**PROBLEM DESCRIPTION:**
Below are records; extract exactly the lines from the one containing "Mask every instance" through the last, both included, and keep the pictures out.

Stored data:
--- START ---
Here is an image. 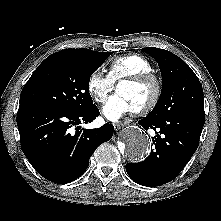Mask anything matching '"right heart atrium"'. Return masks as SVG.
<instances>
[{
	"label": "right heart atrium",
	"mask_w": 221,
	"mask_h": 221,
	"mask_svg": "<svg viewBox=\"0 0 221 221\" xmlns=\"http://www.w3.org/2000/svg\"><path fill=\"white\" fill-rule=\"evenodd\" d=\"M115 83L100 70H95L88 78L87 91L98 103H103L108 95L114 90Z\"/></svg>",
	"instance_id": "1"
}]
</instances>
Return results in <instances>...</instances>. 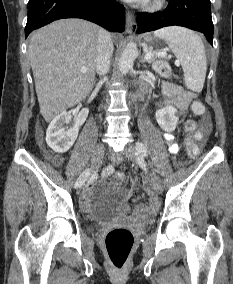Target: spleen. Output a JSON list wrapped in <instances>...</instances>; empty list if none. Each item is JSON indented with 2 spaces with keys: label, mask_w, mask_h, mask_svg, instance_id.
I'll use <instances>...</instances> for the list:
<instances>
[{
  "label": "spleen",
  "mask_w": 233,
  "mask_h": 284,
  "mask_svg": "<svg viewBox=\"0 0 233 284\" xmlns=\"http://www.w3.org/2000/svg\"><path fill=\"white\" fill-rule=\"evenodd\" d=\"M154 35L164 40L181 62L187 88L201 92L205 82L207 60L200 36L190 29L179 26L159 29Z\"/></svg>",
  "instance_id": "spleen-1"
}]
</instances>
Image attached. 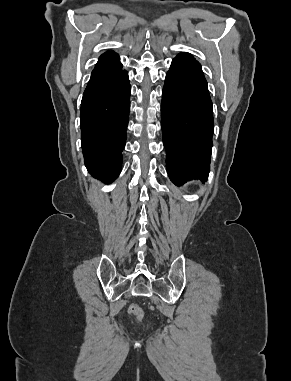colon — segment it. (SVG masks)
<instances>
[{"instance_id":"1","label":"colon","mask_w":291,"mask_h":381,"mask_svg":"<svg viewBox=\"0 0 291 381\" xmlns=\"http://www.w3.org/2000/svg\"><path fill=\"white\" fill-rule=\"evenodd\" d=\"M129 313L134 315L138 320H141L144 315L142 309L135 304L129 307Z\"/></svg>"}]
</instances>
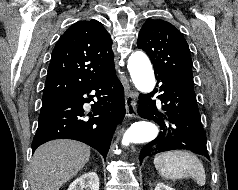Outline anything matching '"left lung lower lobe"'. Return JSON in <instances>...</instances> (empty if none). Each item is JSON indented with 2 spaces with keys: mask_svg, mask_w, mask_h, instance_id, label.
<instances>
[{
  "mask_svg": "<svg viewBox=\"0 0 238 190\" xmlns=\"http://www.w3.org/2000/svg\"><path fill=\"white\" fill-rule=\"evenodd\" d=\"M156 79L161 82L159 87L162 106L156 107V102L150 98L157 90L148 95H140L141 105L138 114L152 120L160 126L156 139L145 145L140 153V162L150 154L164 151L185 149L209 158L206 147L200 113L197 107L194 83L166 73H156Z\"/></svg>",
  "mask_w": 238,
  "mask_h": 190,
  "instance_id": "0a47b994",
  "label": "left lung lower lobe"
}]
</instances>
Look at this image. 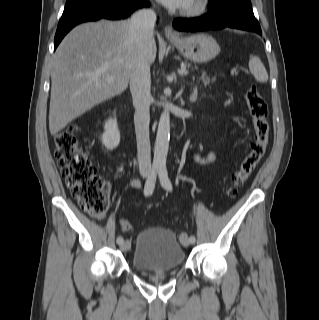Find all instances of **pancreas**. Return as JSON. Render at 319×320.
Here are the masks:
<instances>
[{
    "instance_id": "pancreas-1",
    "label": "pancreas",
    "mask_w": 319,
    "mask_h": 320,
    "mask_svg": "<svg viewBox=\"0 0 319 320\" xmlns=\"http://www.w3.org/2000/svg\"><path fill=\"white\" fill-rule=\"evenodd\" d=\"M185 67H191L190 63L185 62ZM200 80L204 83L205 86L209 85L210 83H213L215 81V78H210L206 72H203L201 76L199 77Z\"/></svg>"
}]
</instances>
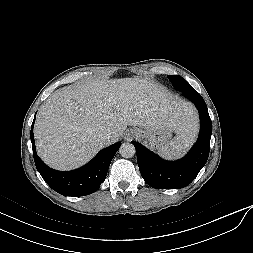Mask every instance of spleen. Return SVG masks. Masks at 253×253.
Wrapping results in <instances>:
<instances>
[{
	"mask_svg": "<svg viewBox=\"0 0 253 253\" xmlns=\"http://www.w3.org/2000/svg\"><path fill=\"white\" fill-rule=\"evenodd\" d=\"M197 132L198 121L194 113H192V116L188 118L179 131H177L174 139L159 149V155L166 159L182 157L195 142Z\"/></svg>",
	"mask_w": 253,
	"mask_h": 253,
	"instance_id": "3e777b00",
	"label": "spleen"
}]
</instances>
--- END ---
**THE ANSWER:**
Mask every instance of spleen. Return SVG masks. Masks at 253×253.
Wrapping results in <instances>:
<instances>
[{
	"mask_svg": "<svg viewBox=\"0 0 253 253\" xmlns=\"http://www.w3.org/2000/svg\"><path fill=\"white\" fill-rule=\"evenodd\" d=\"M197 132L198 121L194 113H192V116L188 118L179 131H177L174 139L159 149V155L166 159L182 157L195 142Z\"/></svg>",
	"mask_w": 253,
	"mask_h": 253,
	"instance_id": "3e777b00",
	"label": "spleen"
}]
</instances>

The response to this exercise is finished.